British. Surrender to Nozs Dotes

 Back to Three Post-ANor Decisions; Hitler Saw They Would Not Fight After They Let Itoly. Toke Ethiopio;

 After France Let Them Toke Rhnelond;; M w And When Franco Was Not Checked

 WASHINGTON, September g. - Here are two. tl1vb-naN sketches of history which should be kept in Av1


## What is NER

## Different ways to Solve NER

Named Entity Recognition (NER) can be approached through several different methods, each with its own strengths and use cases. One of the most basic approaches is using rule-based systems, where human experts define explicit patterns and rules to identify entities. Rule-based systems are highly precise for specific domains, easy to understand and debug, and don't require training data. However, they can be labor-intensive to create and maintain, and may struggle with novel or ambiguous cases that don't match predefined rules.

Regular expressions (regex) offer another approach to NER by defining text patterns to match entities. Regex is powerful for identifying entities with consistent formats like phone numbers, email addresses, or dates. It's fast, lightweight, and gives precise control over pattern matching. However, like rule-based systems, regex patterns can be complex to maintain and may not handle variations or context well.

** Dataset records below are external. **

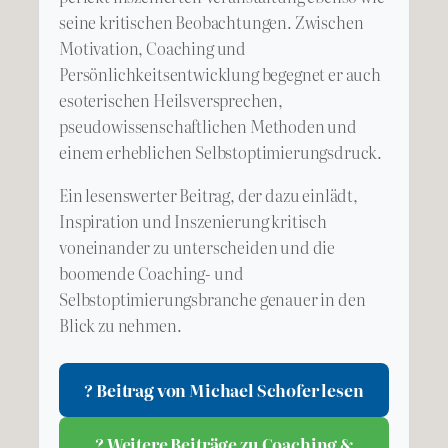
seine kritischen Beobachtungen. Zwischen
Motivation, Coaching und
Persönlichkeitsentwicklung begegnet er auch
esoterischen Heilsversprechen,
pseudowissenschaftlichen Methoden und
einem erheblichen Selbstoptimierungsdruck.
Ein lesenswerter Beitrag, der dazu einlädt,
Inspiration und Inszenierung kritisch
voneinander zu unterscheiden und die
boomende Coaching- und
Selbstoptimierungsbranche genauer in den
Blick zu nehmen.
? Beitrag von Michael Schofer lesen
? Weitere Beiträge zu Coaching &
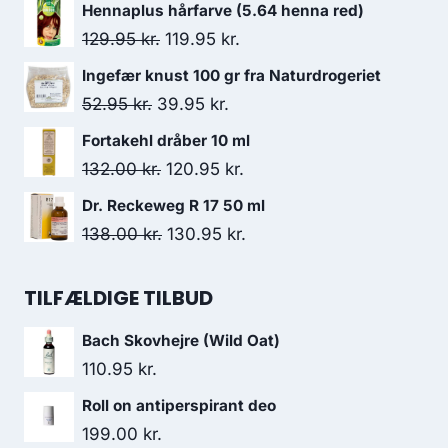
oprindelige
aktuelle
Hennaplus hårfarve (5.64 henna red)
pris
pris
Den
Den
129.95
kr.
119.95
kr.
var:
er:
oprindelige
aktuelle
Ingefær knust 100 gr fra Naturdrogeriet
152.00 kr..
126.95 kr..
pris
pris
Den
Den
52.95
kr.
39.95
kr.
var:
er:
oprindelige
aktuelle
Fortakehl dråber 10 ml
129.95 kr..
119.95 kr..
pris
pris
Den
Den
132.00
kr.
120.95
kr.
var:
er:
oprindelige
aktuelle
Dr. Reckeweg R 17 50 ml
52.95 kr..
39.95 kr..
pris
pris
Den
Den
138.00
kr.
130.95
kr.
var:
er:
oprindelige
aktuelle
132.00 kr..
120.95 kr..
pris
pris
TILFÆLDIGE TILBUD
var:
er:
Bach Skovhejre (Wild Oat)
138.00 kr..
130.95 kr..
110.95
kr.
Roll on antiperspirant deo
199.00
kr.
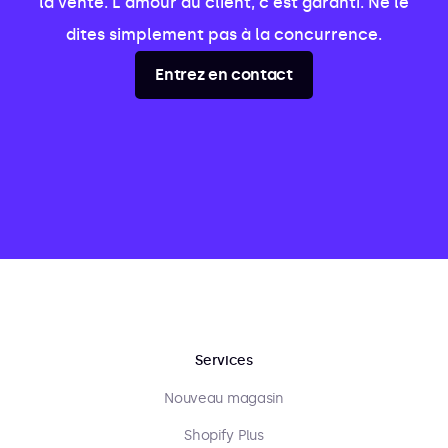
la vente. L'amour du client, c'est garanti. Ne le
dites simplement pas à la concurrence.
Entrez en contact
Services
Nouveau magasin
Shopify Plus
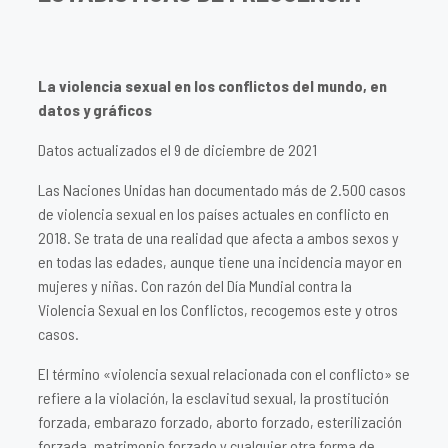
La violencia sexual en los conflictos del mundo, en
datos y gráficos
Datos actualizados el 9 de diciembre de 2021
Las Naciones Unidas han documentado más de 2.500 casos
de violencia sexual en los países actuales en conflicto en
2018. Se trata de una realidad que afecta a ambos sexos y
en todas las edades, aunque tiene una incidencia mayor en
mujeres y niñas. Con razón del Día Mundial contra la
Violencia Sexual en los Conflictos, recogemos este y otros
casos.
El término «violencia sexual relacionada con el conflicto» se
refiere a la violación, la esclavitud sexual, la prostitución
forzada, embarazo forzado, aborto forzado, esterilización
forzada, matrimonio forzado y cualquier otra forma de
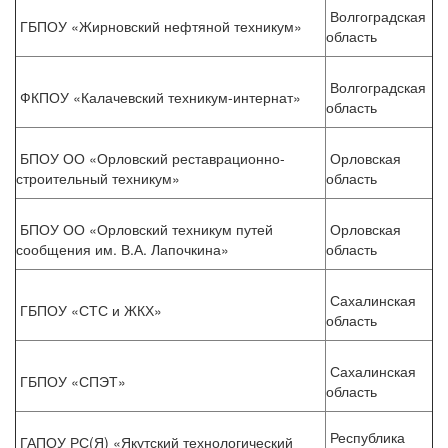
Волгоградская
ГБПОУ «Жирновский нефтяной техникум»
область
Волгоградская
ФКПОУ «Калачевский техникум-интернат»
область
БПОУ ОО «Орловский реставрационно-
Орловская
строительный техникум»
область
БПОУ ОО «Орловский техникум путей
Орловская
сообщения им. В.А. Лапочкина»
область
Сахалинская
ГБПОУ «СТС и ЖКХ»
область
Сахалинская
ГБПОУ «СПЭТ»
область
Республика
ГАПОУ РС(Я) «Якутский технологический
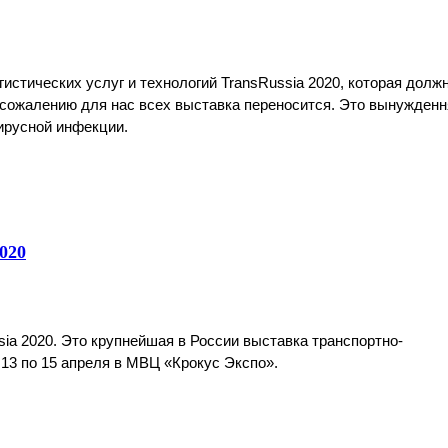
стических услуг и технологий TransRussia 2020, которая должн
К сожалению для нас всех выставка переносится. Это вынужденн
ирусной инфекции.
020
ia 2020. Это крупнейшая в России выставка транспортно-
 13 по 15 апреля в МВЦ «Крокус Экспо». 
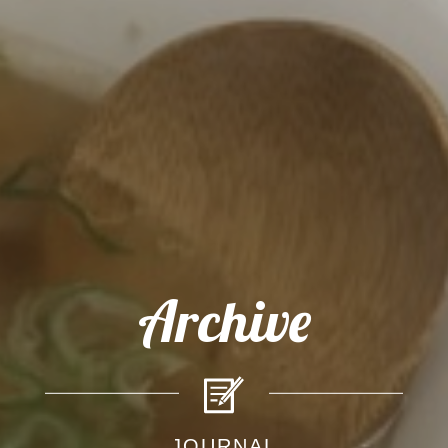
Archive
JOURNAL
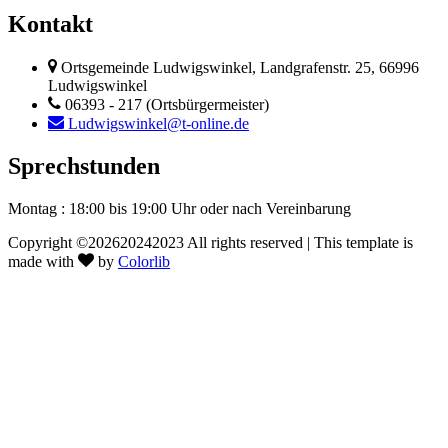
Kontakt
Ortsgemeinde Ludwigswinkel, Landgrafenstr. 25, 66996
Ludwigswinkel
06393 - 217 (Ortsbürgermeister)
Ludwigswinkel@t-online.de
Sprechstunden
Montag : 18:00 bis 19:00 Uhr
oder nach Vereinbarung
Copyright ©
202620242023 All rights reserved | This template is
made with
by
Colorlib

Machine learning approaches, particularly deep learning models, have become increasingly popular for NER. These systems learn to identify entities from large amounts of annotated training data, capturing complex patterns and contextual relationships that would be difficult to define manually. ML models can generalize well to new examples and handle ambiguous cases, but they require significant training data and computational resources.

Spacy stands out as a versatile NLP library because it combines all these approaches. You can use Spacy's statistical models for machine learning-based NER, define rule-based patterns with its matcher components, and incorporate regex patterns where needed. This flexibility allows developers to choose the best approach for their specific use case, or even combine multiple approaches for optimal results. Additionally, Spacy's efficient implementation and easy-to-use API make it practical for both small and large-scale applications.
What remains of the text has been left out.